# Image Caption Generation Using Convolutional Neural Network's Xception Model & Long Short Term Memory
![alt text](WC.png "Title")

## You saw an image and your brain can easily tell what the image is about, but can a computer tell what the image is representing? 
![alt text](How.png "How?")
## With the advancement in Deep learning techniques, availability of huge datasets and computer power, we can build models that can generate captions for an image. This is what we are going to implement in this Python based project where we will use deep learning techniques of Convolutional Neural Networks and a type of Recurrent Neural Network (LSTM) together. 

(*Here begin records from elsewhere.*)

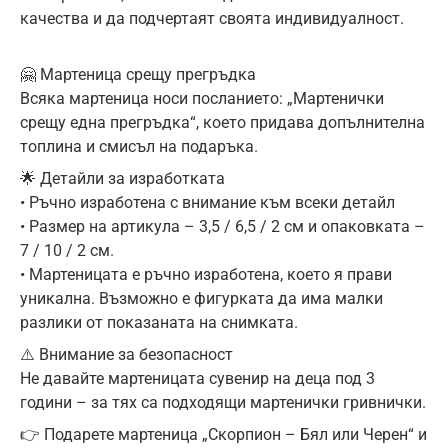
качества и да подчертаят своята индивидуалност.
🤗 Мартеница срещу прегръдка
Всяка мартеница носи посланието: „Мартенички
срещу една прегръдка“, което придава допълнителна
топлина и смисъл на подаръка.
🌟 Детайли за изработката
• Ръчно изработена с внимание към всеки детайл
• Размер на артикула – 3,5 / 6,5 / 2 см и опаковката –
7 / 10 / 2 см.
• Мартеницата е ръчно изработена, което я прави
уникална. Възможно е фигурката да има малки
разлики от показаната на снимката.
⚠️ Внимание за безопасност
Не давайте мартеницата сувенир на деца под 3
години – за тях са подходящи мартенички гривнички.
👉 Подарете мартеница „Скорпион – Бял или Черен“ и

# What is Image Caption Generator?
## Image caption generator is a task that involves computer vision and natural language processing concepts to recognize the context of an image and describe them in a natural language like English.
![alt text](test.png "Caption Generator")

## The objective of our project is to learn the concepts of a CNN and LSTM model and build a working model of Image caption generator by implementing CNN with LSTM. 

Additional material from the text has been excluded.